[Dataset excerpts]
□ □ □ □
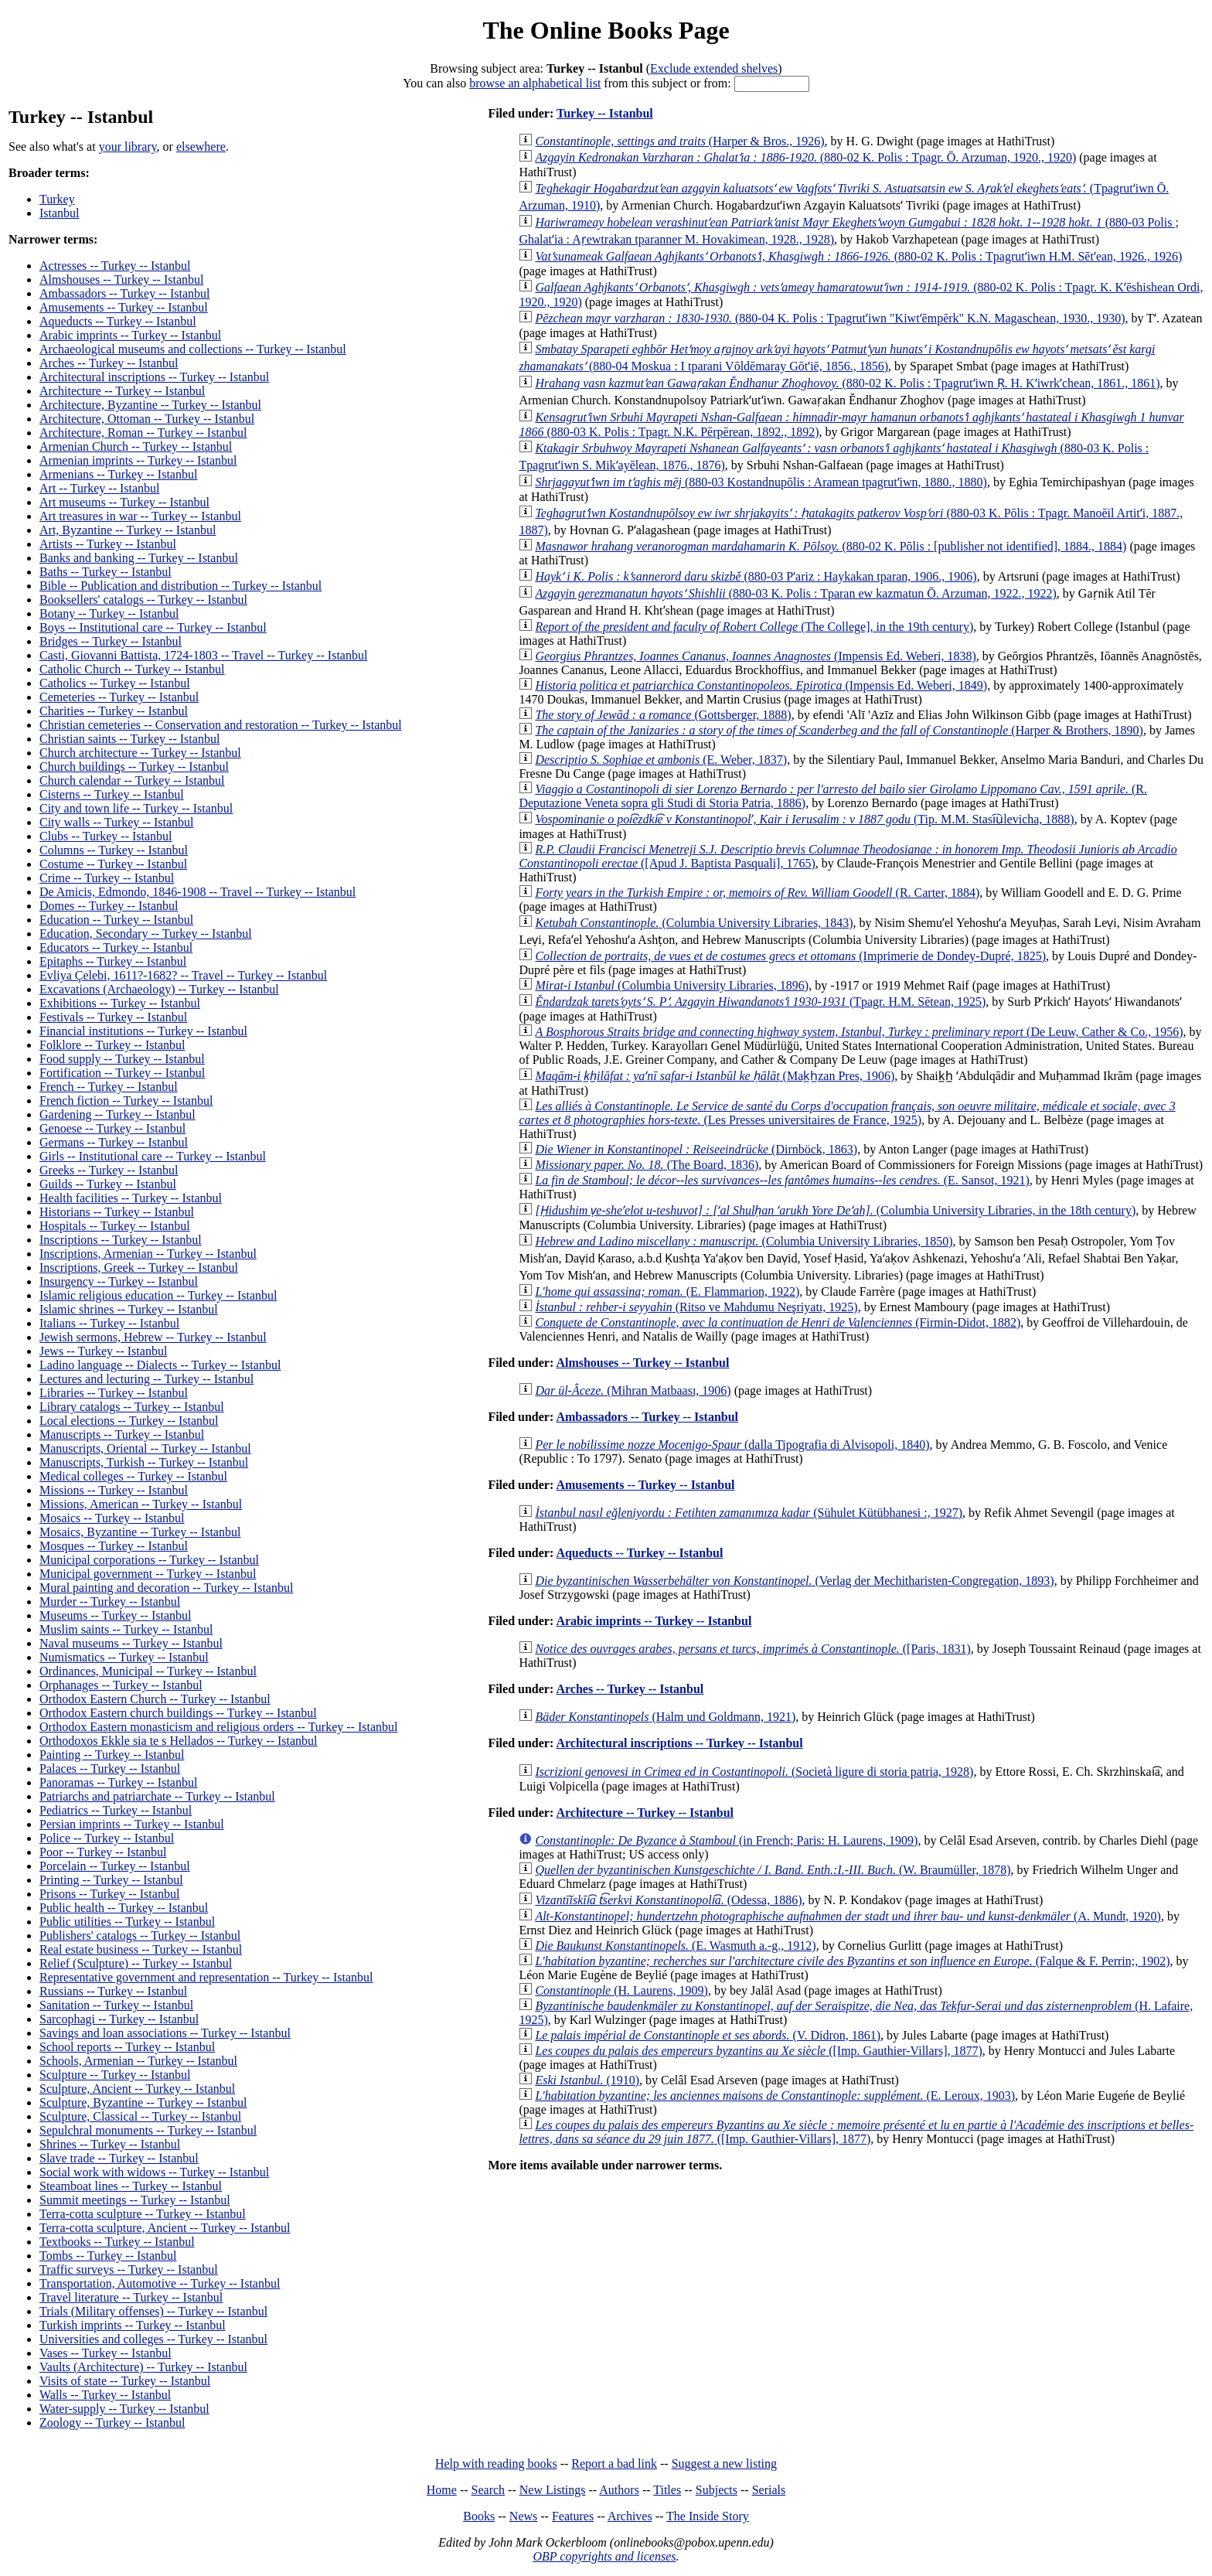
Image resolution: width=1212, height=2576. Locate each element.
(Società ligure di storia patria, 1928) (754, 1771)
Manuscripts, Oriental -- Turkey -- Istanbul (145, 1448)
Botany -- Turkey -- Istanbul (109, 613)
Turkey (57, 199)
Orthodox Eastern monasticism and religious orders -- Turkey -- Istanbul (218, 1726)
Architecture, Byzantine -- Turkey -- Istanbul (150, 404)
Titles (667, 2489)
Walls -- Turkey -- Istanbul (105, 2394)
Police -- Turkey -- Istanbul (106, 1838)
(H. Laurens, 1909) (621, 1990)
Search (489, 2489)
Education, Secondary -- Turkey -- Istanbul (145, 933)
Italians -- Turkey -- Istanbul (109, 1323)
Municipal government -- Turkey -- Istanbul (147, 1573)
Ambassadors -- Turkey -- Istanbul (124, 293)
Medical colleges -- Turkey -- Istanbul (133, 1476)
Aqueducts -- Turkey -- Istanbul (117, 321)
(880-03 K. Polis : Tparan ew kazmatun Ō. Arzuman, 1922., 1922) (795, 593)
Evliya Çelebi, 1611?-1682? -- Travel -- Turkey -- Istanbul (183, 975)
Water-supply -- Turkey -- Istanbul (124, 2408)
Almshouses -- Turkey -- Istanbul (121, 279)
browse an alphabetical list (535, 83)
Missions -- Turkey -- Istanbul (113, 1490)
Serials (769, 2489)
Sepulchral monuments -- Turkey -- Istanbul (148, 2130)
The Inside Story (707, 2516)
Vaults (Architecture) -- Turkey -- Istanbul (143, 2366)
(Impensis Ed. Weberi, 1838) (755, 656)
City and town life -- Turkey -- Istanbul (136, 808)
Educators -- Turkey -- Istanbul (115, 947)
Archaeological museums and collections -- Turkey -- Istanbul (192, 349)
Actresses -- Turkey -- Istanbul (115, 265)
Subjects (716, 2489)
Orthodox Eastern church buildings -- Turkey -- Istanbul (178, 1712)
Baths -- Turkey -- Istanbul (105, 571)
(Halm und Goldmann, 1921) (665, 1716)
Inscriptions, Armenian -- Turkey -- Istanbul (148, 1253)
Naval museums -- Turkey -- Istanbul (131, 1643)
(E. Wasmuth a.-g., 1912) (675, 1945)
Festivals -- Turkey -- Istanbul (113, 1017)
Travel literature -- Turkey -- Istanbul (131, 2297)
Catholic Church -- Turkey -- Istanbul (132, 669)
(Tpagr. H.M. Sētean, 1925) (760, 1001)
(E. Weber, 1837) (661, 759)
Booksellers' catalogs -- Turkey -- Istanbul (143, 599)
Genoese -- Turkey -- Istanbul (112, 1128)
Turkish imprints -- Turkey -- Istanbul (132, 2325)
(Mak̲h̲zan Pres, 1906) (714, 1075)
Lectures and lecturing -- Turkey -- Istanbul (146, 1378)
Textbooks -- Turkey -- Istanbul (117, 2241)
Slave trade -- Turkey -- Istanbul (119, 2158)
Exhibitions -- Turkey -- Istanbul (119, 1003)
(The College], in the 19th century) (754, 626)
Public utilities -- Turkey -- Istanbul (127, 1921)
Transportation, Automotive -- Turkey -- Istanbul (159, 2283)
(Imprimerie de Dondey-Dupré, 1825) (790, 956)
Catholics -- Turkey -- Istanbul (114, 683)
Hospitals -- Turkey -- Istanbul (114, 1225)
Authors (619, 2489)
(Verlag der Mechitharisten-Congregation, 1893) (794, 1580)
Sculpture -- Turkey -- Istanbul (115, 2074)
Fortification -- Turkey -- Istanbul (122, 1072)
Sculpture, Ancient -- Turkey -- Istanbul (137, 2088)
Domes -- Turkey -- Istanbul (109, 905)
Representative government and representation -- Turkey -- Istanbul (206, 1977)
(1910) (587, 2080)
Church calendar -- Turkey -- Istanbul (132, 780)
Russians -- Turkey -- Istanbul (113, 1991)
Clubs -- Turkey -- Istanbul (105, 836)
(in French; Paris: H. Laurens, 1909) (726, 1840)
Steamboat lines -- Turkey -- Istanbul (130, 2186)
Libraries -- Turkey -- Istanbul (113, 1392)
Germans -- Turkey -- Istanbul (113, 1142)
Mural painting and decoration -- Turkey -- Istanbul (166, 1587)
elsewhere (201, 146)
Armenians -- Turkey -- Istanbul (118, 474)
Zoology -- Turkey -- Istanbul (112, 2422)
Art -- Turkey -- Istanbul (99, 488)
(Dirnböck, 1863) (696, 1149)
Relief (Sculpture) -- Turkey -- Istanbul (135, 1963)
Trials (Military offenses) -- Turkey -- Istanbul (153, 2311)
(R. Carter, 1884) (757, 892)
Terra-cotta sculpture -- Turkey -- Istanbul (142, 2213)
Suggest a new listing (724, 2463)
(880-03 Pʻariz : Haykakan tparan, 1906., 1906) (755, 576)
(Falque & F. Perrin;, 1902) (852, 1961)
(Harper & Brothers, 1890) (839, 730)
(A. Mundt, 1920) (848, 1916)
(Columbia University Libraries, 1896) (672, 985)
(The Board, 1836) (646, 1164)
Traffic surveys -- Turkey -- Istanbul (128, 2269)
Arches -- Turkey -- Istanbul (109, 363)
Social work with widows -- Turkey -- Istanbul (154, 2172)
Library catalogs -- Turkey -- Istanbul (131, 1406)
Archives (630, 2516)
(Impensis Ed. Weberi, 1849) (761, 685)
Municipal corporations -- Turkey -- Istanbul (149, 1559)
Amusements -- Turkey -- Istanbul (123, 307)
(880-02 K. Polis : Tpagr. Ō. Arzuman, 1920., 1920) (805, 157)
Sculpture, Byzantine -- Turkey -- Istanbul (143, 2102)
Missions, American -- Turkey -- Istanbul (140, 1504)
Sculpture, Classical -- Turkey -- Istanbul (140, 2116)
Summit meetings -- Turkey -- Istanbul (134, 2199)
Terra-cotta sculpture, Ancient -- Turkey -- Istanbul (165, 2227)
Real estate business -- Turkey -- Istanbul (140, 1949)
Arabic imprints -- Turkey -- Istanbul (130, 335)
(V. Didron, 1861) (707, 2035)
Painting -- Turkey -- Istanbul (112, 1754)
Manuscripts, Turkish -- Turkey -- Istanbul (143, 1462)
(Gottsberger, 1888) (663, 714)
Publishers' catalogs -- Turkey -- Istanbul (139, 1935)
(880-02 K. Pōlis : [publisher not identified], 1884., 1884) (830, 546)
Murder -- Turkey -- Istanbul (109, 1601)
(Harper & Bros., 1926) (679, 141)
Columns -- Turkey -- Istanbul (113, 850)
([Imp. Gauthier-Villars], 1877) (758, 2050)
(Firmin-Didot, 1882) (777, 1322)
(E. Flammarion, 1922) (667, 1291)
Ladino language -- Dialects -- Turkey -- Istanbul (160, 1364)
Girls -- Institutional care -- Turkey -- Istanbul (152, 1156)
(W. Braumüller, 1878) (772, 1869)
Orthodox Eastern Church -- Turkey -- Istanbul (155, 1698)
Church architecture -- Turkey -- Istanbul (140, 752)
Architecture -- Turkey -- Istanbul (122, 390)
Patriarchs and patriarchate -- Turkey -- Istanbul (157, 1796)
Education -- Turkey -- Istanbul (116, 919)
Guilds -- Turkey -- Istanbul (107, 1184)
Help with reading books (496, 2463)
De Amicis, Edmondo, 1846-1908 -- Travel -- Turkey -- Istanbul (197, 891)
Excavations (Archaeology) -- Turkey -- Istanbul (159, 989)
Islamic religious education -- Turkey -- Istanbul (158, 1295)
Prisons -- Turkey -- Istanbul (109, 1893)
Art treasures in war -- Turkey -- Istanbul (140, 516)
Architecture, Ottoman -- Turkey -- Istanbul (146, 418)
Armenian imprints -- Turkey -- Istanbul (138, 460)
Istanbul (59, 213)
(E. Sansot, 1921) (782, 1180)
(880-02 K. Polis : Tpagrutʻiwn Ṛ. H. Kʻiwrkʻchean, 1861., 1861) (847, 383)
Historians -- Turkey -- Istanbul (116, 1211)
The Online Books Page (605, 30)
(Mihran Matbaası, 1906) (632, 1390)
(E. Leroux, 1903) (775, 2095)
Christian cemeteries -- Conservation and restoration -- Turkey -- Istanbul (220, 724)
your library (128, 146)
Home (442, 2489)
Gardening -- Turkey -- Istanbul (117, 1114)
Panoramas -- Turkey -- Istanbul (118, 1782)
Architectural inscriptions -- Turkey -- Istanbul (154, 376)
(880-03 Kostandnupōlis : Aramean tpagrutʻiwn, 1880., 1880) (761, 482)
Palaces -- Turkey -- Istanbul (109, 1768)
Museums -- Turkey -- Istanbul (115, 1615)
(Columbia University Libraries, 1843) (694, 922)
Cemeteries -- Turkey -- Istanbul (119, 697)
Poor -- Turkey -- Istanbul (102, 1852)
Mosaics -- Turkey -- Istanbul (112, 1518)
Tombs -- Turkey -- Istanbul (108, 2255)
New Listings (552, 2489)
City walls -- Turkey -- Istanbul (116, 822)
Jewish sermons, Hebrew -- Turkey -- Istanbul (153, 1337)
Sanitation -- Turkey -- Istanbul (116, 2005)
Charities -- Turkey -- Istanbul (113, 710)
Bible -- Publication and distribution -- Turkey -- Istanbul (180, 585)
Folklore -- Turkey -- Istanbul (112, 1044)
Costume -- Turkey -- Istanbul (113, 864)
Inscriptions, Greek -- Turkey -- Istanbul (138, 1267)
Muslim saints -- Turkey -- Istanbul (126, 1629)
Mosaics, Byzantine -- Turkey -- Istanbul (139, 1531)
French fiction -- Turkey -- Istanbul (126, 1100)
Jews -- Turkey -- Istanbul (103, 1351)
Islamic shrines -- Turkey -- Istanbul (128, 1309)
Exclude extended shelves (714, 68)
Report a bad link (614, 2463)
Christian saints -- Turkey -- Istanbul (129, 738)
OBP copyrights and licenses (604, 2556)
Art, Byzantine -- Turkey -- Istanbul (127, 530)
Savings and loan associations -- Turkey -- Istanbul (165, 2032)
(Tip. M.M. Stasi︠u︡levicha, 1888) (804, 819)
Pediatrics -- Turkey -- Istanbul (115, 1810)
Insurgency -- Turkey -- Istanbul (118, 1281)
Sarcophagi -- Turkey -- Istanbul (119, 2019)
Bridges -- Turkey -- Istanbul (110, 641)
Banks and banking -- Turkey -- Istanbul (138, 557)
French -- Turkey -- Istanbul (108, 1086)
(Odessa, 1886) (668, 1899)
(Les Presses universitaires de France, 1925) (847, 1112)
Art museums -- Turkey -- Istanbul (124, 502)
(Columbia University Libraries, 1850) (743, 1241)
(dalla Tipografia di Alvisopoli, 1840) (732, 1444)
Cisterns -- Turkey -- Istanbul (111, 794)
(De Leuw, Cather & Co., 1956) (859, 1031)
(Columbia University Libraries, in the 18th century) (835, 1210)
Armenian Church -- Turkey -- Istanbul (135, 446)
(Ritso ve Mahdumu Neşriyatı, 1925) (696, 1307)
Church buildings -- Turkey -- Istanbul (134, 766)
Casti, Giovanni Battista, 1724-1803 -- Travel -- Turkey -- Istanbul (203, 655)
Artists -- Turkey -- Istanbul (107, 543)
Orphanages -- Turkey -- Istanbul (121, 1685)
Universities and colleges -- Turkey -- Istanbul (153, 2339)
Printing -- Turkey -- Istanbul (111, 1879)
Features (573, 2516)
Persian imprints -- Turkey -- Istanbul (131, 1824)
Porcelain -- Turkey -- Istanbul (114, 1865)
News (523, 2516)
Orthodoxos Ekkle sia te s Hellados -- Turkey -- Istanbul (178, 1740)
□ □ □ □
The problem: When a line of the records has the word "Polis", pick it out and copy it.

Result for this exercise:
(880-03 K. Polis : Tparan ew kazmatun Ō. Arzuman, 1922., 1922) (795, 593)
(880-02 K. Polis : Tpagr. Ō. Arzuman, 1920., 1920) (805, 157)
(880-02 K. Polis : Tpagrutʻiwn Ṛ. H. Kʻiwrkʻchean, 1861., 1861) (847, 383)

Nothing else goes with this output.